Avec en particulier le projet de d’Artagnan de fuir le
soir même avec sa fiancée Isabelle, en la soustrayant
aux convoitises de différents rivaux.
Mais une bohémienne quelque peu
sorcière, au service des ennemis de d’Artagnan, lui fait
boire un breuvage qui l’endort pour 300 ans.
Les actes II et III se déroulent en 1958. D’Artagnan se
réveille juste au moment où se donne un grand bal masqué
qui vise à reconstituer justement celui de 1642 pendant
lequel il s’est endormi.
Du coup, il ne se rend compte de rien et croit n’avoir
fait qu’un petit somme. Les intrigues de l’acte I se
poursuivent donc, car la plupart des personnages de 1958
portent des noms identiques ou très proches de ceux de
1642.
Les quiproquos se multiplient, d’Artagnan ne comprenant
pas ce qui est arrivé, et l’assistance le prenant pour
un excentrique. La vérité finit par se révéler quand le
mousquetaire trouve dans sa poche un mot d’explication
de la bohémienne et le flacon du breuvage magique.
D’Artagnan choisit alors de se suicider en avalant le
reste du flacon, au grand désespoir de la seule femme
«contemporaine» qui avait compris qu’il était vraiment
un héros du temps passé, complètement différent des
personnages veules et matérialistes de sa propre époque.

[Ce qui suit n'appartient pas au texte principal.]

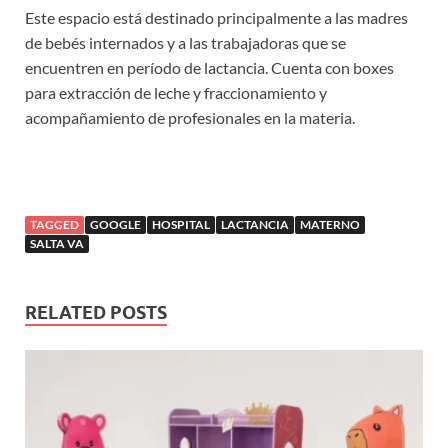
Este espacio está destinado principalmente a las madres
de bebés internados y a las trabajadoras que se
encuentren en período de lactancia. Cuenta con boxes
para extracción de leche y fraccionamiento y
acompañamiento de profesionales en la materia.
TAGGED
GOOGLE
HOSPITAL
LACTANCIA
MATERNO
SALTA VA
RELATED POSTS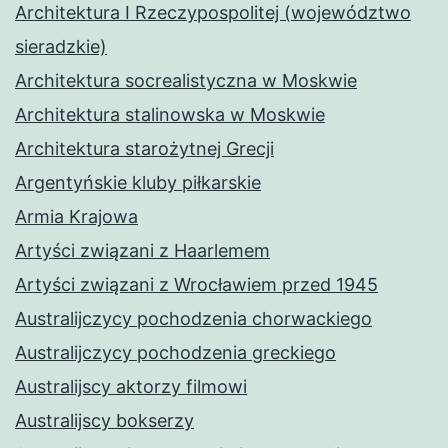
Architektura I Rzeczypospolitej (województwo
sieradzkie)
Architektura socrealistyczna w Moskwie
Architektura stalinowska w Moskwie
Architektura starożytnej Grecji
Argentyńskie kluby piłkarskie
Armia Krajowa
Artyści związani z Haarlemem
Artyści związani z Wrocławiem przed 1945
Australijczycy pochodzenia chorwackiego
Australijczycy pochodzenia greckiego
Australijscy aktorzy filmowi
Australijscy bokserzy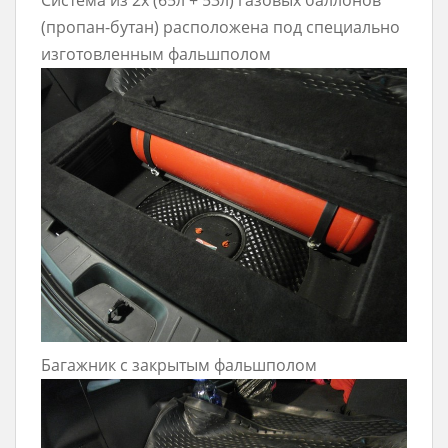
(пропан-бутан) расположена под специально
изготовленным фальшполом
Багажник с закрытым фальшполом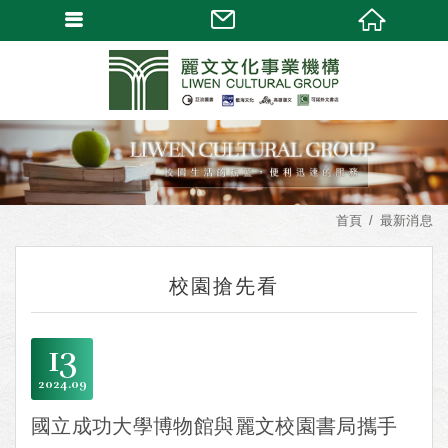
首頁
最新消息
校園搶先看
13
2024
09
國立成功大學博物館與麗文校園書局攜手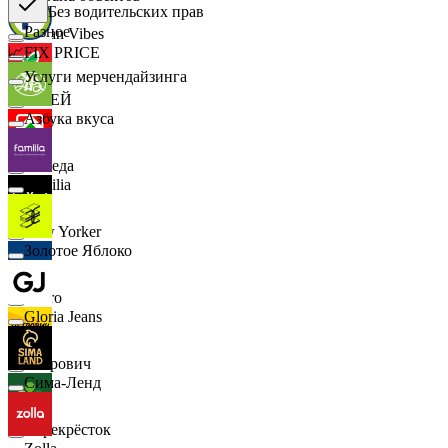
Без водительских прав
🔎
Разное
Urban Vibes
📈
FIX PRICE
Услуги мерчендайзинга
О'КЕЙ
Азбука вкуса
Победа
Familia
New Yorker
Золотое Яблоко
Metro
Gloria Jeans
Петрович
Сима-Ленд
Перекрёсток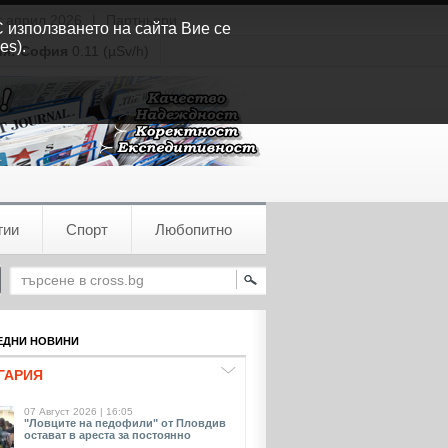
т април 2026
|
Партньори
С използването на сайта Вие се
es).
ия:
София
0.11 (µSv/h)
гии
Спорт
Любопитно
ДНИ НОВИНИ
ГАРИЯ
07 Август 2026 | 16:05
"Ловците на педофили" от Пловдив
остават в ареста за постоянно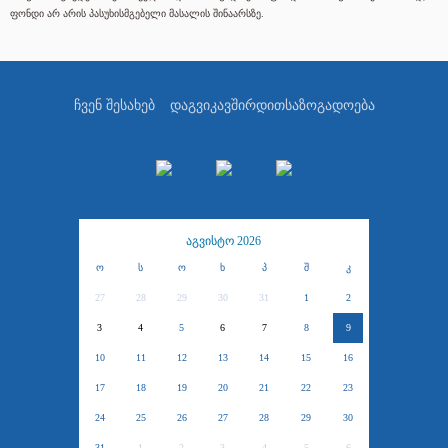
ფონდი არ არის პასუხისმგებელი მასალის შინაარსზე.
ჩვენ შესახებ
დაგვიკავშირდით
საზოგადოება
აგვისტო 2026
ო
ს
ო
ხ
პ
შ
კ
27
28
29
30
31
1
2
3
4
5
6
7
8
9
10
11
12
13
14
15
16
17
18
19
20
21
22
23
24
25
26
27
28
29
30
31
1
2
3
4
5
6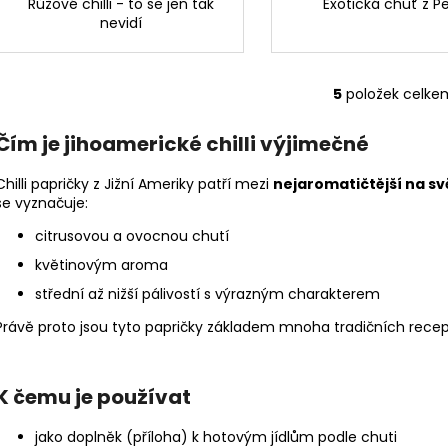
Růžové chilli - to se jen tak
Exotická chuť z P
nevidí
5
položek celke
O
v
Čím je jihoamerické chilli výjimečné
l
á
Chilli papričky z Jižní Ameriky patří mezi
nejaromatičtější na sv
d
se vyznačuje:
a
c
citrusovou a ovocnou chutí
í
květinovým aroma
p
střední až nižší pálivostí s výrazným charakterem
r
v
Právě proto jsou tyto papričky základem mnoha tradičních recept
k
y
v
K čemu je používat
ý
p
jako doplněk (příloha) k hotovým jídlům podle chuti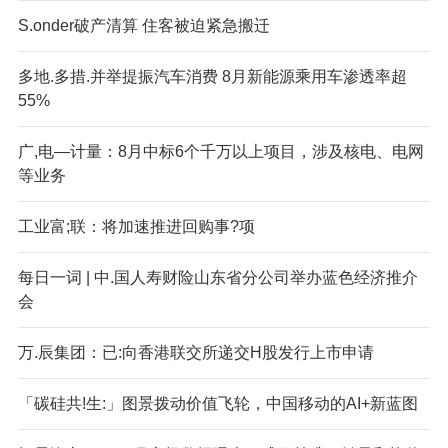
S.onder破产清算 住客被迫紧急搬迁
多地.多措.并举提振汽车消费 8月新能源乘用车渗透率超
55%
广,电—计量：8月中标6个千万以上项目，涉及核电、电网
等业务
工业富;联：将加速推进回购事?项
每日一词 | 中.国人寿财险山东省分公司举办蓝色经济推介
会
万.辰集团：已:向香港联交所递交H股发行上市申请
「碳硅共!生:」图景拨动价值飞轮，中国移动的AI+新蓝图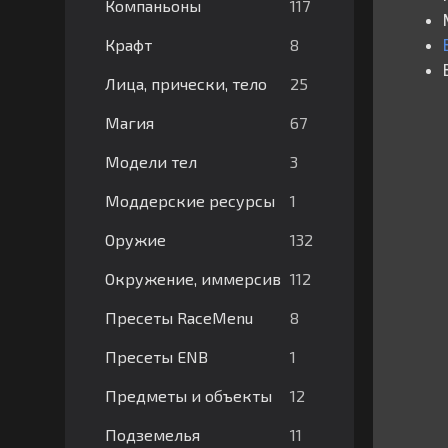
117
Компаньоны
8
Крафт
25
Лица, прически, тело
67
Магия
3
Модели тел
1
Моддерские ресурсы
132
Оружие
112
Окружение, иммерсив
8
Пресеты RaceMenu
1
Пресеты ENB
12
Предметы и объекты
11
Подземелья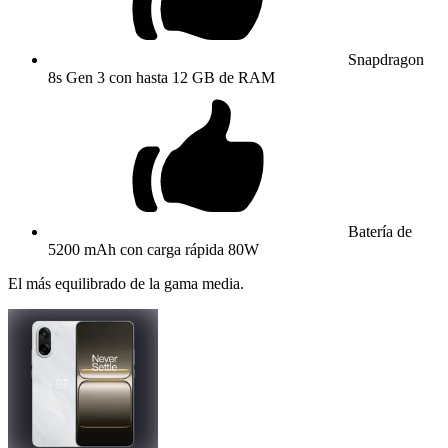
Snapdragon
8s Gen 3 con hasta 12 GB de RAM
Batería de
5200 mAh con carga rápida 80W
El más equilibrado de la gama media.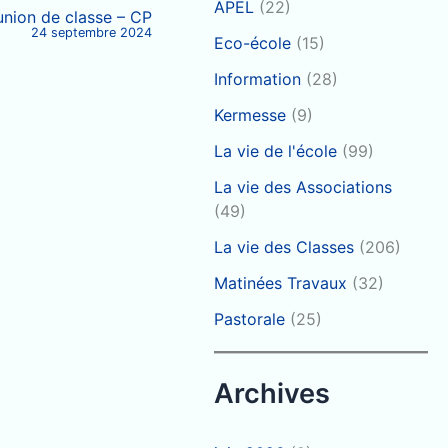
APEL
(22)
union de classe – CP
24 septembre 2024
Eco-école
(15)
Information
(28)
Kermesse
(9)
La vie de l'école
(99)
La vie des Associations
(49)
La vie des Classes
(206)
Matinées Travaux
(32)
Pastorale
(25)
Archives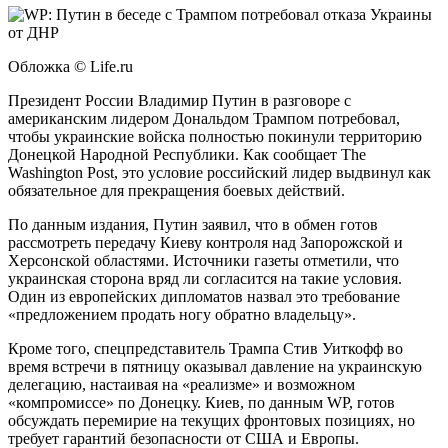
Обложка © Life.ru
Президент России Владимир Путин в разговоре с
американским лидером Дональдом Трампом потребовал,
чтобы украинские войска полностью покинули территорию
Донецкой Народной Республики. Как сообщает The
Washington Post, это условие российский лидер выдвинул как
обязательное для прекращения боевых действий.
По данным издания, Путин заявил, что в обмен готов
рассмотреть передачу Киеву контроля над Запорожской и
Херсонской областями. Источники газеты отметили, что
украинская сторона вряд ли согласится на такие условия.
Один из европейских дипломатов назвал это требование
«предложением продать ногу обратно владельцу».
Кроме того, спецпредставитель Трампа Стив Уиткофф во
время встречи в пятницу оказывал давление на украинскую
делегацию, настаивая на «реализме» и возможном
«компромиссе» по Донецку. Киев, по данным WP, готов
обсуждать перемирие на текущих фронтовых позициях, но
требует гарантий безопасности от США и Европы.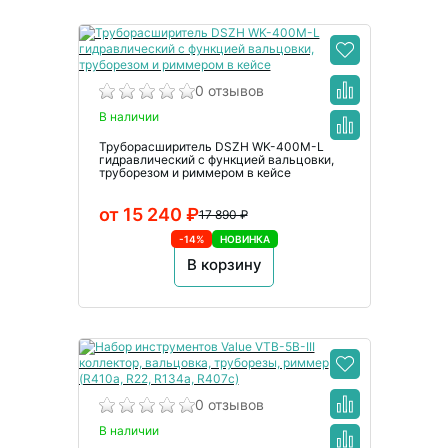
0 отзывов
В наличии
Труборасширитель DSZH WK-400M-L
гидравлический с функцией вальцовки,
труборезом и риммером в кейсе
от 15 240 ₽
17 890 ₽
-14%
НОВИНКА
В корзину
0 отзывов
В наличии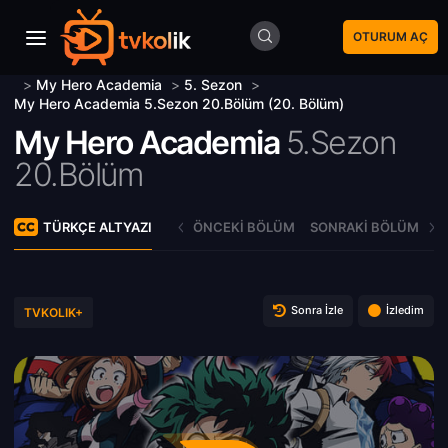
OTURUM AÇ
>
My Hero Academia
>
5. Sezon
>
My Hero Academia 5.Sezon 20.Bölüm (20. Bölüm)
My Hero Academia
5.Sezon
20.Bölüm
TÜRKÇE ALTYAZI
ÖNCEKI BÖLÜM
SONRAKI BÖLÜM
Sonra İzle
İzledim
TVKOLIK+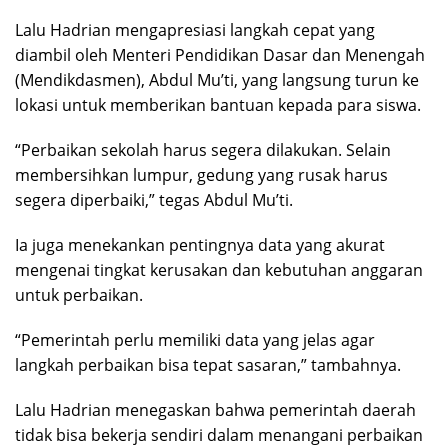
Lalu Hadrian mengapresiasi langkah cepat yang
diambil oleh Menteri Pendidikan Dasar dan Menengah
(Mendikdasmen), Abdul Mu’ti, yang langsung turun ke
lokasi untuk memberikan bantuan kepada para siswa.
“Perbaikan sekolah harus segera dilakukan. Selain
membersihkan lumpur, gedung yang rusak harus
segera diperbaiki,” tegas Abdul Mu’ti.
Ia juga menekankan pentingnya data yang akurat
mengenai tingkat kerusakan dan kebutuhan anggaran
untuk perbaikan.
“Pemerintah perlu memiliki data yang jelas agar
langkah perbaikan bisa tepat sasaran,” tambahnya.
Lalu Hadrian menegaskan bahwa pemerintah daerah
tidak bisa bekerja sendiri dalam menangani perbaikan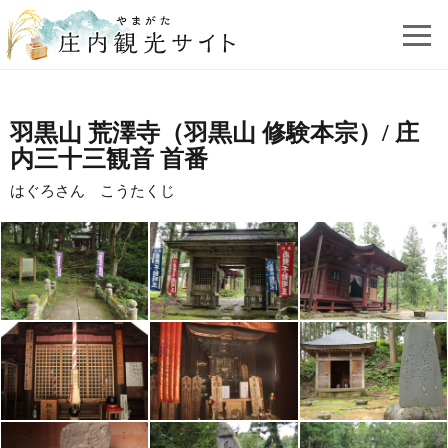
羽黒山 荒澤寺（羽黒山 修験本宗）/ 庄
内三十三観音 首番
はぐろさん こうたくじ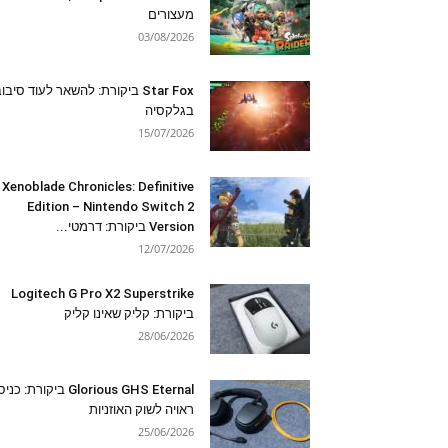
מעצורים
03/08/2026
Star Fox ביקורת: להשאר לעוד סיבו
בגלקסיה
15/07/2026
Xenoblade Chronicles: Definitive
Edition – Nintendo Switch 2
Version ביקורת: דרמטי...
12/07/2026
Logitech G Pro X2 Superstrike
ביקורת: קליק שאינו קליק
28/06/2026
Glorious GHS Eternal ביקורת: כ
ראויה לשוק האוזניות
25/06/2026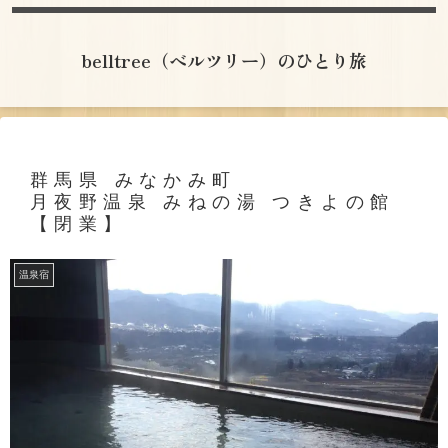
belltree（ベルツリー）のひとり旅
群馬県 みなかみ町
月夜野温泉 みねの湯 つきよの館
【閉業】
温泉宿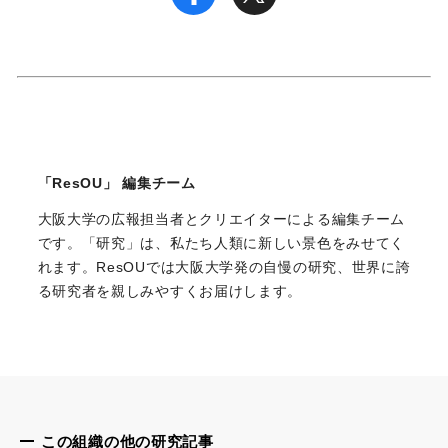
「ResOU」 編集チーム
大阪大学の広報担当者とクリエイターによる編集チーム
です。「研究」は、私たち人類に新しい景色をみせてく
れます。ResOUでは大阪大学発の自慢の研究、世界に誇
る研究者を親しみやすくお届けします。
この組織の他の研究記事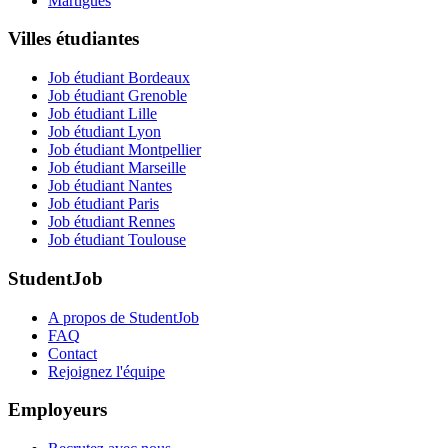
Martigues
Villes étudiantes
Job étudiant Bordeaux
Job étudiant Grenoble
Job étudiant Lille
Job étudiant Lyon
Job étudiant Montpellier
Job étudiant Marseille
Job étudiant Nantes
Job étudiant Paris
Job étudiant Rennes
Job étudiant Toulouse
StudentJob
A propos de StudentJob
FAQ
Contact
Rejoignez l'équipe
Employeurs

Cette «comédie héroïque» est un désastre. Le problème
ne tient pas au postulat de départ, qui pourrait être
amusant, mais à la réalisation. Les intrigues mondaines
sont à peu près incompréhensibles, noyées entre des
personnages beaucoup trop nombreux.
Surtout, les vers d’Augé sont calamiteux, ce qui ne
pardonne pas.
Signalons, à l’inverse que le livre, édité par l’auteur
lui-même, est fort beau: belle mise en mage, nombreuses
illustrations, une réussite.
Extrait de l’acte troisième Et c’est la
nuit, scène sixième
D'ARTAGNAN (élevant le flacon)
Liqueur couleur de sang qui de tout mal délivre
Faut-il mourir ou faut-il vivre?
ROSE (très pathétique)
O chevalier de l'Idéal, parmi nous reste
O toi qui depuis si longtemps
J'attendais, je voyais dans un rêve céleste,
Pose la beauté de ton geste
Sur la laideur de notre temps!
Fais revivre chez nous les élégants principes
Avec l’élégance du mot...
PREMIER DANSEUR (à un de ses camarades).
Toi, tu t'en fous de ça ballot!
C'est mon galurin que tu chipes...
(Il lui arrache le chapeau).
2e DANSEUR (près de la chaise)
Oh là! là!... quel est le salaud
Qui s'est vautré, là, sur mes nippes?
(D'Artagnan regarde et écoute. Les gens continuent
à s'en aller par petits groupes).
ROSE (persuasive)
Restez dans ce siècle indigent
Et du bout de votre panache,
Balayez-la, l'affreuse tache
Que partout chez nous fait l’argent!
2e DANSEUR (qui met son manteau fripé)
(Désignant un gros monsieur, laid et commun qui
sort avec la démarche lourde d'un gros canard). Des
groupes le saluent.
Quel est ce numéro qui tangue comme une lougre
Et qu'on salue à tour de bras?
PREMIER DANSEUR
Une fripouille, mais un bougre
Cousu d'or de la tête en bas ..
(Ils s'en vont).
(D'Artagnan n'a cessé de regarder et d'écouter. Il
s'assied, découragé, écrasé sur le coffre-siège).
ROSE (suppliante)
Reste pour nous parler de l'honneur qui s'effeuille
Et de l'amour qu'une grande ombre hélas! endeuille
Ah! dans cet instant solennel,
Lève-toi parmi nous, grand, fort et paternel!
D'ARTAGNAN (serrant le flacon)
Revenir... revenir... au silence éternel!